İlk filmimiz Ekim Düşü (İngilizce özgün adıyla October Sky), yönetmenliğini Joe Johnston’ın üstlendiği 1999 ABD yapımı biyografik film. Filmin başrollerini Jake Gyllenhaal, Chris Cooper ve Laura Dern paylaşmaktadır. Film bir madencinin oğlu olan Homer Hickam isimli bir gencin gerçek hikâyesine dayanmaktadır. Sovyet uydusu Sputnik 1in fırlatılışından çok etkilenen Homer’ın babasının karşı gelmesine rağmen amatör roket yapımı ile uğraşması ve sonunda bir NASA mühendisi olması sürecinde gerçekleşen olaylar anlatılmaktadır.
Görüp görebileceğiniz en ilham verici filmlerden biri. İzleyenlere umut etmeyi, odaklanmayı ve hayallerini gerçekleştirmek için gereken enerji ihtiyacını fazlasıyla veren bir film.
Filmde matematiğin ne kadar önemli olduğunu vurgulamasını izlemek bir matematikçi olarak beni ayrıca mutlu etti.

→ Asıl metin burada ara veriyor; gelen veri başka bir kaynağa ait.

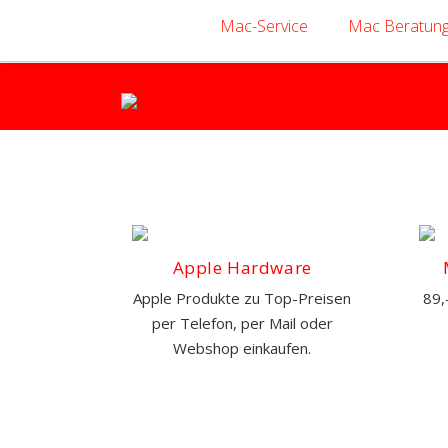
Mac-Service
Mac Beratun
Apple Hardware
Apple Produkte zu Top-Preisen
89,
per Telefon, per Mail oder
Webshop einkaufen.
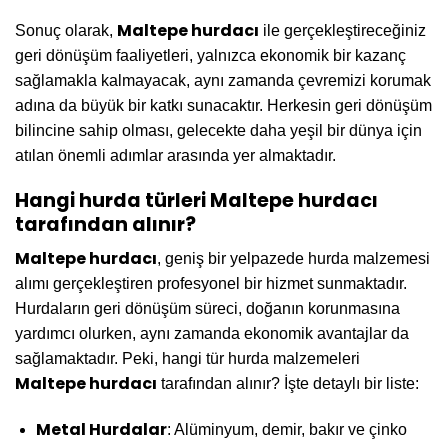
Maltepe hurdacı
Sonuç olarak,
ile gerçekleştireceğiniz
geri dönüşüm faaliyetleri, yalnızca ekonomik bir kazanç
sağlamakla kalmayacak, aynı zamanda çevremizi korumak
adına da büyük bir katkı sunacaktır. Herkesin geri dönüşüm
bilincine sahip olması, gelecekte daha yeşil bir dünya için
atılan önemli adımlar arasında yer almaktadır.
Hangi hurda türleri Maltepe hurdacı
tarafından alınır?
Maltepe hurdacı
, geniş bir yelpazede hurda malzemesi
alımı gerçekleştiren profesyonel bir hizmet sunmaktadır.
Hurdaların geri dönüşüm süreci, doğanın korunmasına
yardımcı olurken, aynı zamanda ekonomik avantajlar da
sağlamaktadır. Peki, hangi tür hurda malzemeleri
Maltepe hurdacı
tarafından alınır? İşte detaylı bir liste:
Metal Hurdalar
: Alüminyum, demir, bakır ve çinko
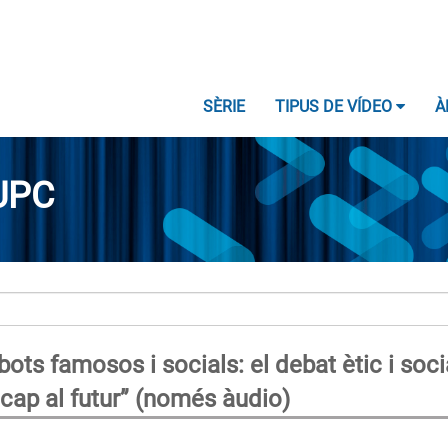
SÈRIE
TIPUS DE VÍDEO
À
UPC
ts famosos i socials: el debat ètic i soci
t cap al futur” (només àudio)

Başarı denilen olgunun özünün eğitim, toplum, kültür gibi çevresel faktörlerden ziyade bireyin kendisinden kaynaklandığını göstermesi bakımından dikkate alınması gereken bir film. Yani 16-17 yaşında çocuklar 1950’lerin Amerika’sında bir maden kasabasında yoksulluğa, baskıya, türlü olumsuzluklara rağmen Sputnik’ten ilham alıp roket yapmayı düşünebiliyor ve hatta bunu başarabiliyorlarsa bundan çıkarmamız gereken dersler var diye düşünüyorum. Bu film ve hikaye, Amerika’nın bireycilik ve bireysel başarı üzerinde temellendiğini çok açık bir şekilde anlatıyor. Ana karakter Homer Hickam, başlangıçta ailesi ve kurumsal-sosyal çevrelerden gelen ideolojik baskılara aldırmadan, kısmen öğretmeninin çabaları ve idolü Alman roketbilimci Wernher Von Braun imgesi sayesine projesini gerçekleştirip başarıya ulaşabiliyor. Esas vurucu olan nokta, bu başarıda sosyal çevre, eğitim kalitesi gibi üstyapı unsurlarının rolünün minimum seviyede olması. Filmin sonunda, ayrıca, elde edilen bireysel başarı sonucunda Homer’ın ailesi ve sosyal çevresinin tutumlarının olumlu yönde değiştiğine de tanıklık ediyoruz.
Geçmişe yönelik bir tahlil yaparsak bilimsel başarı ve ilerlemenin, sanatsal yetenekte olduğu gibi, bireyin kendisine mahsus öz karakter özellikleri ve yetenekleri ile vücut bulduğunu görmekteyiz. O nedenledir ki en muhafazakâr ve en az gelişmiş toplumlarda bile bu yeteneğe sahip insanlar bulunmaktadır. Öte yandan, bireysel başarının tıpkı bireysel refah örneğinde olduğu gibi netice itibariyle toplumda olumlu yönde tutum değişikliğine yol açtığı, bu sayede bir katalizör görevi üstlendiğini tespit ediyoruz. İlginç bir dipnot vereyim October Sky ismi, filme konu olan kitabın adının, rocket boys, harflerinin yer değiştirilmesiyle oluşturulmuş.